Keywords:
capillary;erythrocyte;flow resistance;glycocalyx;red blood cell;theoretical models
ABSTRACT
Objective: A theoretical model is used to examine the mechanics of red blood cell (RBC) motion in nonuniform capillaries. The model includes effects of the endothelial surface layer (ESL), which is a layer of macromolecules adjacent to the endothelium and which impedes plasma flow.
Methods: The motion of an RBC traversing a capillary with diameter varying sinusoidally between 5.4 µm and 7.4 µm is simulated numerically. The ESL is assumed to be 0.7-µm wide and deformable. Axisymmetric RBC shapes are assumed. Lubrication theory is used to analyze the motion of plasma around the RBC and through the ESL.
Results: In a nonuniform capillary with no ESL, moving RBCs undergo large transient deformations and predicted flow resistance is substantially higher than in a uniform capillary with the same mean diameter.
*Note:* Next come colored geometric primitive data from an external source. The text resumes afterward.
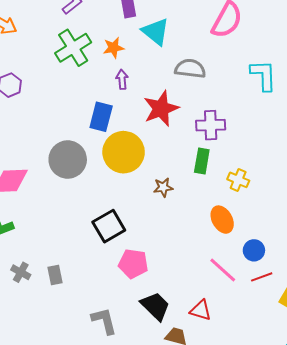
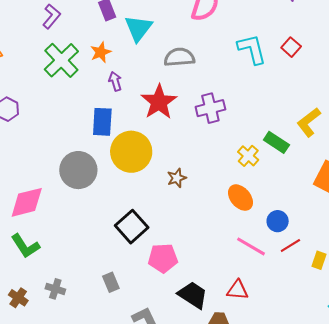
cyan triangle: (156, 32) -> (138, 28), turned 40
green rectangle: (202, 161) -> (276, 142), moved, turned -55
yellow cross: (238, 180) -> (248, 156), turned 30
gray rectangle: (55, 275) -> (111, 282), moved

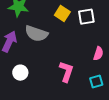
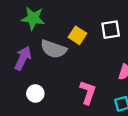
yellow square: (62, 14) -> (78, 35), moved

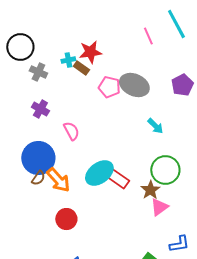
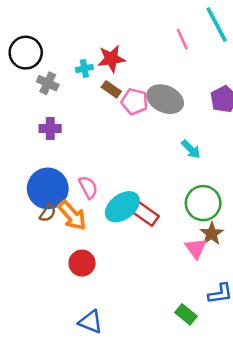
brown rectangle: (81, 68) -> (111, 89), moved
purple cross: (40, 109) -> (50, 128), turned -30
pink semicircle: (71, 131) -> (88, 187), moved
brown star: (150, 190) -> (212, 234), moved
pink triangle: (159, 207) -> (196, 248), turned -30

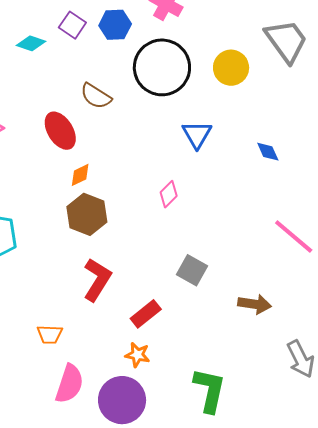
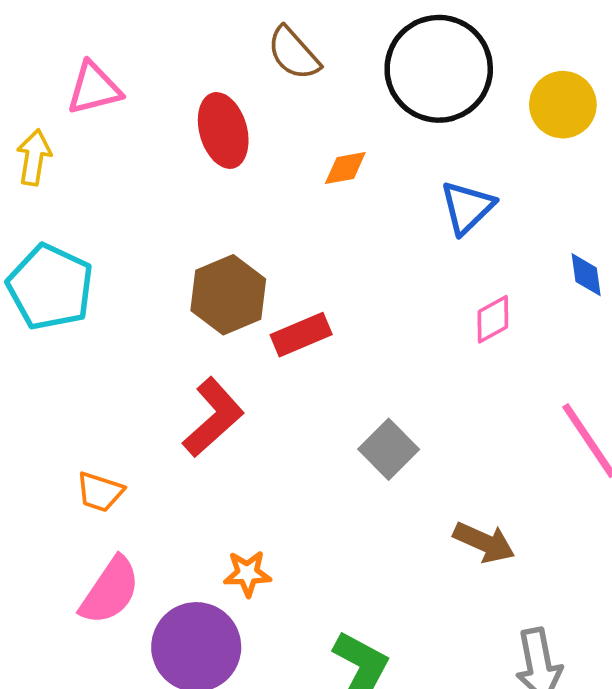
brown semicircle: (96, 96) -> (294, 53), moved
orange diamond: (80, 175) -> (345, 168), moved
pink diamond: (169, 194) -> (493, 319), moved
red rectangle: (146, 314) -> (301, 335), moved
orange star: (138, 355) -> (247, 573), turned -30

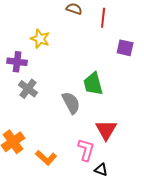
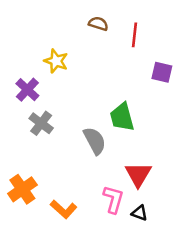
purple cross: (17, 62) -> (27, 90), turned 36
black triangle: (101, 170) -> (139, 213), moved

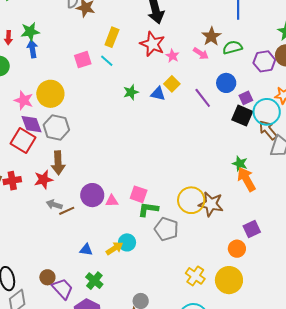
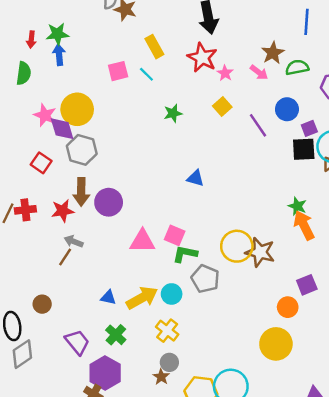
yellow rectangle: (112, 37) -> (154, 47), turned -54
blue triangle: (158, 94) -> (195, 178), moved
black square: (242, 116) -> (304, 149), turned -30
purple diamond: (32, 124) -> (62, 129), moved
red square: (23, 140) -> (41, 163), size x0.7
purple circle: (92, 195) -> (109, 202), moved
pink triangle: (112, 201) -> (142, 241), size x1.6
brown line: (67, 211) -> (65, 257), moved, turned -35
cyan circle: (127, 242) -> (172, 294), moved
yellow arrow: (114, 248) -> (142, 298), size x1.5
yellow cross: (195, 276) -> (167, 331), moved
brown circle: (47, 277) -> (42, 304), moved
The presence of a deformable ESL reduces the transient fluid shear stresses and deformations experienced by RBCs traversing a nonuniform capillary. With an ESL, the increase in flow resistance resulting from nonuniformity is less than twofold versus three- to fourfold with no ESL in vessel geometries with the same ESL-free luminal region.
Conclusions: The presence of the ESL reduces the impact of capillary irregularity on flow resistance and may protect RBCs traversing irregular capillaries from damage due to large, rapidly fluctuating external stresses.